Thomas Coville : "C’est l’histoire humaine et le chemin parcouru que je retiendrais"

Publié le , modifié le

Accueilli en héros à Brest après son incroyable record du tour du monde à la voile en solitaire et sans escale (en 49 jours, 3 heures, 7 minutes et 38 secondes), Thomas Coville a de nouveau les pieds sur terre. Le skipper français est revenu sur sa performance et ce rêve qui se réalise pour celui qui aura dû attendre sa cinquième tentative avant de faire tomber une marque vieille de huit ans. Mais plus que le record lui-même, Coville veut avant tout retenir "l’histoire humaine et le chemin parcouru".

Vous avez passé 49 jours seul en m​er. Comment s'est passé cette première journée et cette première nuit sur la terre ferme ?

Thomas Coville : C’est un sentiment assez bizarre, celui d’avoir l’impression que ton rêve t’échappe et devient celui des autres. La première nuit, elle, est comateuse avec la sensation que tout est terminé. C'est le sommeil de celui qui a accompli quelque chose et qui n'a plus à se projeter.

On vous a vu très ému à votre arrivée à Brest, devant une foule immense venue pour saluer votre record. Est-ce que ce jour restera comme le plus beau de votre vie sportive ?

T.C. : C'est sûr que ce fut une émotion particulière car cela reste ma plus belle victoire en solitaire. Mais ce fut surtout un très grand jour pour moi en tant qu’homme et en tant qu’athlète. J’ai battu ce record lors de ma cinquième tentative mais les quatre précédentes m’ont permis d’avoir l’expérience pour aller jusqu’au bout. J'ai tenté, j'ai échoué, je suis tombé, je me suis relevé... Plus que le résultat et le record, c’est l’histoire humaine et le chemin parcouru que je retiendrais.

Vous avez connu quelques soucis de santé durant cette traversée, notamment une sérieuse infection au genou droit. Cette cinquième tentative a-t-elle été la plus intense physiquement et moralement ?

T.C. : Étant donné les mensurations impressionnantes de Sodebo (31 mètres de long, 21 mètres de large et un mât de 35 mètres de haut, ndlr), cette cinquième tentative a forcément été la plus dure et la plus intense d’un point de vue physique. Pour ce qui est du mental, je n’ai jamais pris autant de plaisir à naviguer, à sentir une telle sensation de glisse pendant ce tour du monde. Moralement, c'était parfait si on peut le dire ainsi.

Vous battez le record de Francis Joyon de huit jours (le précédent record était de 57 jours et 13 heures, ndlr). Aviez-vous dans un coin de votre tête l’objectif de passer sous cette barre symbolique des 50 jours ?

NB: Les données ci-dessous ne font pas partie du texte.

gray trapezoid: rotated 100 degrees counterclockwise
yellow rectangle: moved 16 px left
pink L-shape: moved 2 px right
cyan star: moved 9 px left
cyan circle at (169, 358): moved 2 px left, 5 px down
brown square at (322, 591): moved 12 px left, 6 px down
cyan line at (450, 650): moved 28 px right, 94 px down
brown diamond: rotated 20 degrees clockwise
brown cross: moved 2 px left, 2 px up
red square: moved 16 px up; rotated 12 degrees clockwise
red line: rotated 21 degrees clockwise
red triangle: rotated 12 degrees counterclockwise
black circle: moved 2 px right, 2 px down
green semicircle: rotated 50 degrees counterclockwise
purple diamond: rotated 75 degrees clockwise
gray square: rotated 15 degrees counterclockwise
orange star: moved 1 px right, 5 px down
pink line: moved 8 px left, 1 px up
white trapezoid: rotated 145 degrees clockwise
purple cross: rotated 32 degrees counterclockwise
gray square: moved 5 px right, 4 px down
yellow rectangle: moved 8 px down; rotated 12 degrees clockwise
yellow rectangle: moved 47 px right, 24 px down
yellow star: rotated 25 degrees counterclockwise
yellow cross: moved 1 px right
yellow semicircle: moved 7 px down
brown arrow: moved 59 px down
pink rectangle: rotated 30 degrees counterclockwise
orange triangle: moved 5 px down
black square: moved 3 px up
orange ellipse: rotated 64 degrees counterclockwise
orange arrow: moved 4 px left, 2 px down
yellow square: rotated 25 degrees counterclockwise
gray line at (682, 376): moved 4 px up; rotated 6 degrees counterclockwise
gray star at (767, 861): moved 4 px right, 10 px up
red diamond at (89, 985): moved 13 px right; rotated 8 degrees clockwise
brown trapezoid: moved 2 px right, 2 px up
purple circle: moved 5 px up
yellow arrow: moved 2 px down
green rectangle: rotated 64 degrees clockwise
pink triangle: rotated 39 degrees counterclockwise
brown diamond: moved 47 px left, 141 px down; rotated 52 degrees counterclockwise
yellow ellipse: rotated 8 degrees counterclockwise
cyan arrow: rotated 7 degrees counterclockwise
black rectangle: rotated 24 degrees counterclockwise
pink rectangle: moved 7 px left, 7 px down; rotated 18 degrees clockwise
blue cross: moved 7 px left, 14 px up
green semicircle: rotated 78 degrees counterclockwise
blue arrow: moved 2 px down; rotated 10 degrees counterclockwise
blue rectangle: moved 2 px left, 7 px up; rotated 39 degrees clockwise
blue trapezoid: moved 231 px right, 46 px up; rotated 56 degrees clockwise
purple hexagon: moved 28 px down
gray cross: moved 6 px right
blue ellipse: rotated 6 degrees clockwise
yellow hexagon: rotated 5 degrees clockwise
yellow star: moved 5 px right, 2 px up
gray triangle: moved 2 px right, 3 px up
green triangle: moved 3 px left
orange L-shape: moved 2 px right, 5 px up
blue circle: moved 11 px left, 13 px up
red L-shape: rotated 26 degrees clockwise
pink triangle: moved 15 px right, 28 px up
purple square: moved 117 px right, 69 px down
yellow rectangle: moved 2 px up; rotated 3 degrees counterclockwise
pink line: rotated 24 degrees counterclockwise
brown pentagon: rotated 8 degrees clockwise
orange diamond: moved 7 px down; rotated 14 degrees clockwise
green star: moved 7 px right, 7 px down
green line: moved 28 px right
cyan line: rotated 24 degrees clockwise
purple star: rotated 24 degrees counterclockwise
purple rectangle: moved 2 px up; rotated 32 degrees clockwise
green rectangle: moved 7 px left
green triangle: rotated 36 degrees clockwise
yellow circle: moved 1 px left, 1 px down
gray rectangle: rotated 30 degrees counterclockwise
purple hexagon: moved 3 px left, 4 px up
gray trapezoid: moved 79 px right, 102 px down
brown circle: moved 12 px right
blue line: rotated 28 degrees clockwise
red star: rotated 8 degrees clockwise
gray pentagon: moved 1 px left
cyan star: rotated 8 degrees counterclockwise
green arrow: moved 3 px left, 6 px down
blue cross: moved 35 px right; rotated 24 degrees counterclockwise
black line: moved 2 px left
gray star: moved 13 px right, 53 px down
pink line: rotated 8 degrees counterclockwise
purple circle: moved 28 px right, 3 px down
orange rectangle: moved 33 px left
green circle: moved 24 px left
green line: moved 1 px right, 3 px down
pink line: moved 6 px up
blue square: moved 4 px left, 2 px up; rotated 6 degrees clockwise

T.C. : Non, jamais. Je suis parti avec un seul objectif en tête : celui de battre le record de Francis Joyon. Que ce soit d’une minute, d’une heure ou d’un jour, cela n’avait pas d’importance tant que je faisais tomber ce record. C’est surtout mon équipe derrière qui a mis la pression en voyant qu’il était possible de passer sous le cap des 50 jours. Ces 49 jours, c’est avant tout à eux que je les dois.